Prompt:
List every line in this data where the string "button" occurs.

Structured page parsing data
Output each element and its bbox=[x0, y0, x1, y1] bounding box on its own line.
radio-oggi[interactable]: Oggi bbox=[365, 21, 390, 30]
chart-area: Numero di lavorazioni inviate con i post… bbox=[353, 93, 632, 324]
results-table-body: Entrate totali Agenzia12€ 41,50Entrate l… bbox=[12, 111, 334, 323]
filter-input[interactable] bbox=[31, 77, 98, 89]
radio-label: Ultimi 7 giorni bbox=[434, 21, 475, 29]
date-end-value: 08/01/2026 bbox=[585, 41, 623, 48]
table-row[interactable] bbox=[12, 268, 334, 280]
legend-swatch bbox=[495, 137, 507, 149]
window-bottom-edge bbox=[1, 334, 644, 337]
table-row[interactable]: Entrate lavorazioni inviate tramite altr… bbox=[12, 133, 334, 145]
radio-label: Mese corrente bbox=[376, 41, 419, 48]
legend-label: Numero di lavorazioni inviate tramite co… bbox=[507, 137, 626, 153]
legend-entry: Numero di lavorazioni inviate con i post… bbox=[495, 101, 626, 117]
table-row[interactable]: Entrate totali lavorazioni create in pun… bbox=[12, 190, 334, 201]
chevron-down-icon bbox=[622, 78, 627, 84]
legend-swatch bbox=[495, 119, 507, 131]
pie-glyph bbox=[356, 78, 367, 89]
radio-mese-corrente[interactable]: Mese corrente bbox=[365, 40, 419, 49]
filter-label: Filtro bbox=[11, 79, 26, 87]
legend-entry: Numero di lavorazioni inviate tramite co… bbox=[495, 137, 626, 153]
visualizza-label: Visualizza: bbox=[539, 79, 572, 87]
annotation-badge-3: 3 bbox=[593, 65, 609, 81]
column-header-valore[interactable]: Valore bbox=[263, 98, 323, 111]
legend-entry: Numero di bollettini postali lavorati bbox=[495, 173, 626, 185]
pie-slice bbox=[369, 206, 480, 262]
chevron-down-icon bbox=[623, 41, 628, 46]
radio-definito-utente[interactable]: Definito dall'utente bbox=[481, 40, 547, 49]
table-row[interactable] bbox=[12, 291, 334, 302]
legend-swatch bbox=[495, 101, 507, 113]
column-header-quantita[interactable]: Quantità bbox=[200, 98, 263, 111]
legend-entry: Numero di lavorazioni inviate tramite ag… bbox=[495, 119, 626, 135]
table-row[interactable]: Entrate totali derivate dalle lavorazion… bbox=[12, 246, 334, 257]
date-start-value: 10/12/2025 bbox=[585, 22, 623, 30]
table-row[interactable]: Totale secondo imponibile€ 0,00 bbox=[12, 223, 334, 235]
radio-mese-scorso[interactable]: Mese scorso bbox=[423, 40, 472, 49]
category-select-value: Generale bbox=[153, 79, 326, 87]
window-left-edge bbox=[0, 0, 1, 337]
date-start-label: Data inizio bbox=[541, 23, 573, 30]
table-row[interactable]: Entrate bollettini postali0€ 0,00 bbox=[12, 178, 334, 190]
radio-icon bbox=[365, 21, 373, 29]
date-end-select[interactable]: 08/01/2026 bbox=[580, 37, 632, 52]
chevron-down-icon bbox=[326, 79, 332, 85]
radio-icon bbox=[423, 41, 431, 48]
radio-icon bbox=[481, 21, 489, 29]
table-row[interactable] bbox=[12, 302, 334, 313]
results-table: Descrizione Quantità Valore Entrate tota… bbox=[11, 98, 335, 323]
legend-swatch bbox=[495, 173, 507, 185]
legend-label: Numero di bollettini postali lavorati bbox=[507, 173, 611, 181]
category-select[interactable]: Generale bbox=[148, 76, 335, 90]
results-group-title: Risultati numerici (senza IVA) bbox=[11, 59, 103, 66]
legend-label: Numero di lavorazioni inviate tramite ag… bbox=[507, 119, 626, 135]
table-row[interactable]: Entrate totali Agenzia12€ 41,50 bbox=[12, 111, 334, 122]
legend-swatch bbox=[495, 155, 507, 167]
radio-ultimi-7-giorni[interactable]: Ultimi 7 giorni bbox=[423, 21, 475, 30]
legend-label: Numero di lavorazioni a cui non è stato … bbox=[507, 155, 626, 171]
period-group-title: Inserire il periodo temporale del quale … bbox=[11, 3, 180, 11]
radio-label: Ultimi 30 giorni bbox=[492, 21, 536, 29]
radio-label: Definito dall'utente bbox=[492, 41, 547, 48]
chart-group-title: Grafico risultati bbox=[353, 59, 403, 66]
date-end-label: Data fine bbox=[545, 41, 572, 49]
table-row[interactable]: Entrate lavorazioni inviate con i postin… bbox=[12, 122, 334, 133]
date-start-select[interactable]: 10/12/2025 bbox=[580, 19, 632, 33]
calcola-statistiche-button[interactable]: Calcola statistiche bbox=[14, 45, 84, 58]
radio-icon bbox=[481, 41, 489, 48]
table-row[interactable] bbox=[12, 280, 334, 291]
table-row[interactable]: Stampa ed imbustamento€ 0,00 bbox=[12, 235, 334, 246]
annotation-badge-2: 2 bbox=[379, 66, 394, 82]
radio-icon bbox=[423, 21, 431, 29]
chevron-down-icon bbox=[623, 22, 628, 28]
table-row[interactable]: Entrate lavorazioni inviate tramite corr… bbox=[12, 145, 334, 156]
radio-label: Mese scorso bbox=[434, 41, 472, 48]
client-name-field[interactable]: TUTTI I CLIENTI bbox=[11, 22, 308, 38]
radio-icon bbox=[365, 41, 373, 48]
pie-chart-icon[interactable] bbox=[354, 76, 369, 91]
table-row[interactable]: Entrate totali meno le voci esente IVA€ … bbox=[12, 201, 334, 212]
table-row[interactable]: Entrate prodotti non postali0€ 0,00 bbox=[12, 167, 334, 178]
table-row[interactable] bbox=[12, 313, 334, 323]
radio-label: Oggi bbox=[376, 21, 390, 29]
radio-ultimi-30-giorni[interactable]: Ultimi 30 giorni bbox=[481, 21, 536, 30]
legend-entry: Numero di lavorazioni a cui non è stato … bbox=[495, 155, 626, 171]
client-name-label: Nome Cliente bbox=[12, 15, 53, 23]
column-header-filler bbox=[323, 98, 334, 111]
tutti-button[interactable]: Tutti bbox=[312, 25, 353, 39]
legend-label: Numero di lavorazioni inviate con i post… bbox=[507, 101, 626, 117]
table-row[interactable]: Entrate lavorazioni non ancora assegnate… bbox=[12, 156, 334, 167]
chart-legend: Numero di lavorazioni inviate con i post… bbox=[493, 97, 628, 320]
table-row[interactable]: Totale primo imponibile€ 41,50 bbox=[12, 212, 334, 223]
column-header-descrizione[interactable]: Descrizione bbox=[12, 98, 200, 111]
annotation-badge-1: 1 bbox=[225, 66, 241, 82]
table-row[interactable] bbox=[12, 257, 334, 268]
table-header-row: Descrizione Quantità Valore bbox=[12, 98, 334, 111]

Exercise result:
calcola-statistiche-button[interactable]: Calcola statistiche bbox=[14, 45, 84, 58]
tutti-button[interactable]: Tutti bbox=[312, 25, 353, 39]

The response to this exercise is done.